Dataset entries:
Segment Open

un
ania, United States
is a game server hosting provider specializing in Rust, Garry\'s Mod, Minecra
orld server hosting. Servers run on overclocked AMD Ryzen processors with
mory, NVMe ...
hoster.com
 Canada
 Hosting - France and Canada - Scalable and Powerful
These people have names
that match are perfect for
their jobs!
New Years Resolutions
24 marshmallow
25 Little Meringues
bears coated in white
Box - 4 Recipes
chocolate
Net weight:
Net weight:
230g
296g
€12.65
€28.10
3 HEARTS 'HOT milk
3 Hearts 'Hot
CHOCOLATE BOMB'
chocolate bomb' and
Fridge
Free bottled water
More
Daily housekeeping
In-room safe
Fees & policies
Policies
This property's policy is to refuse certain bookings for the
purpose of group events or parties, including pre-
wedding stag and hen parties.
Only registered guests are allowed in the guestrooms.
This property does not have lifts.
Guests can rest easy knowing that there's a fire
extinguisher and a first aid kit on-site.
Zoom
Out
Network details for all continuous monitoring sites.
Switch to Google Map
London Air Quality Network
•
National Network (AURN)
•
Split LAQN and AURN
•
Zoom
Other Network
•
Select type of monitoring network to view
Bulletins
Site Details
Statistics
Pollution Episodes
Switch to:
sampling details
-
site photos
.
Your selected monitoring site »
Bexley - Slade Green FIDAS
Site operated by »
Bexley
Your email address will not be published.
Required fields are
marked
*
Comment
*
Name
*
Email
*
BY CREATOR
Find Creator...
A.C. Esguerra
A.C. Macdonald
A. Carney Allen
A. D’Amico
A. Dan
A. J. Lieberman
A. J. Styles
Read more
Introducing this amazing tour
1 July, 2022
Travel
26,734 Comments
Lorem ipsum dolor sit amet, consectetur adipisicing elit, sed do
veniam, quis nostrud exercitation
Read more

Segment Closed

TRY IT: Write out the entries above word for word.

RESPONSE AREA:
un
ania, United States
is a game server hosting provider specializing in Rust, Garry\'s Mod, Minecra
orld server hosting. Servers run on overclocked AMD Ryzen processors with
mory, NVMe ...
hoster.com
 Canada
 Hosting - France and Canada - Scalable and Powerful
These people have names
that match are perfect for
their jobs!
New Years Resolutions
24 marshmallow
25 Little Meringues
bears coated in white
Box - 4 Recipes
chocolate
Net weight:
Net weight:
230g
296g
€12.65
€28.10
3 HEARTS 'HOT milk
3 Hearts 'Hot
CHOCOLATE BOMB'
chocolate bomb' and
Fridge
Free bottled water
More
Daily housekeeping
In-room safe
Fees & policies
Policies
This property's policy is to refuse certain bookings for the
purpose of group events or parties, including pre-
wedding stag and hen parties.
Only registered guests are allowed in the guestrooms.
This property does not have lifts.
Guests can rest easy knowing that there's a fire
extinguisher and a first aid kit on-site.
Zoom
Out
Network details for all continuous monitoring sites.
Switch to Google Map
London Air Quality Network
•
National Network (AURN)
•
Split LAQN and AURN
•
Zoom
Other Network
•
Select type of monitoring network to view
Bulletins
Site Details
Statistics
Pollution Episodes
Switch to:
sampling details
-
site photos
.
Your selected monitoring site »
Bexley - Slade Green FIDAS
Site operated by »
Bexley
Your email address will not be published.
Required fields are
marked
*
Comment
*
Name
*
Email
*
BY CREATOR
Find Creator...
A.C. Esguerra
A.C. Macdonald
A. Carney Allen
A. D’Amico
A. Dan
A. J. Lieberman
A. J. Styles
Read more
Introducing this amazing tour
1 July, 2022
Travel
26,734 Comments
Lorem ipsum dolor sit amet, consectetur adipisicing elit, sed do
veniam, quis nostrud exercitation
Read more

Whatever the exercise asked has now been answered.